Title: “Design, Synthesis, Characterization, and Evaluation of a Cationic Poly-Amido-Saccharide towards Biocompatible Nucleic Acid Delivery”
Mark Grinstaff, PhD – BU BME (Advisor)
John Ngo, PhD – BU BME (Chair)
Béla Suki, PhD – BU BME
Arturo Vegas, PhD – BU Chemistry
Katrina Steiling, MD, M.Sc. – BUMC Pulmonary Division
Carbohydrates are central components of biological systems, with roles ranging from metabolism to immune signaling, and are utilized as antibiotics, anti-coagulants, and biomaterials. Carbohydrate polymers with ionic functionality, such as alginic acid and chitosan, are used in hydrogels, tissue engineering, drug delivery, and as nucleic acid vectors. The clinical translation of polysaccharide biomaterials is hindered by the poor chemical definition, poor batch-to-batch consistency, and demanding purification process of naturally-obtained material. Additionally, there are few synthetic methods yielding enantiopure, water-soluble carbohydrate polymers with high molecular weight. To address the need for translatable carbohydrate biomaterials, our group recently introduced bioinspired Poly-Amido-Saccharides (PASs) as enantiopure, water-soluble, and well defined carbohydrate polymers. These previously reported polymers, however, mimic polysaccharides with primarily metabolic roles due to the lack of charged functional groups important for biomaterial applications. In this thesis, I describe the synthetic methodology towards a regioselectively amine-functionalized β-lactam carbohydrate monomer, the subsequent synthesis of enantiopure, water-soluble amine-functional PASs (AmPAS), an evaluation of AmPAS biocompatibility and mucoadhesivity for pharmaceutical formulations, and the use of AmPAS for biocompatible nanoparticulate delivery of nucleic acids.

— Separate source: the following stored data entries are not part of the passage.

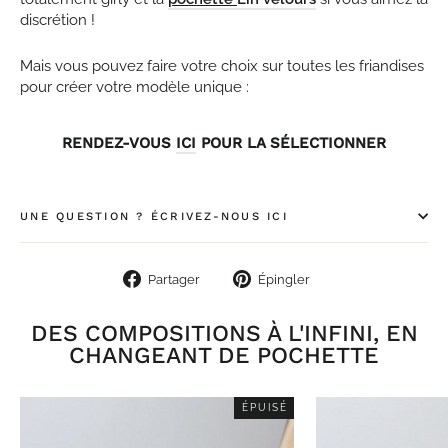
discrétion !
Mais vous pouvez faire votre choix sur toutes les friandises
pour créer votre modèle unique :
RENDEZ-VOUS
ICI
POUR LA SÉLECTIONNER
UNE QUESTION ? ÉCRIVEZ-NOUS ICI
Partager
Épingler
Partager
Épingler
sur
sur
Facebook
Pinterest
DES COMPOSITIONS À L'INFINI, EN
CHANGEANT DE POCHETTE
ÉPUISÉ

The results of a combined experimental and theoretical study indicate that bulky protecting groups enforce a 5H4 glycal conformation and favorable overlap of ring σC-O* with the allyloxocarbenium system that enhances negative hyperconjugation effects due to electron withdrawing protecting groups. These data inform the synthesis of amine-modified carbohydrate monomers, where bulky, electron-withdrawing groups are required for regioselective glycal functionalization and intermediate protecting group stability is necessary to obtain water-soluble polymers (AmPAS). AmPAS exhibit minimal cytotoxicity and immunogenicity, and, through single molecule force spectroscopy and ex vivo methods, significant mucoadhesivity important for pharmaceutical application. AmPAS are obtained with tunable molecular weight distributions to allow for nanoscale size- and charge-matched supramolecular assemblies with single stranded RNA and DNA oligonucleotides. These nanoparticles are stable in high serum conditions, exhibit high cell uptake, and are shown to successfully deliver anti-miR-21 oligonucleotides to mediate miR-21 knockdown in vitro. These promising results motivate the future application of AmPAS in small molecule and antisense oligonucleotide delivery formulations.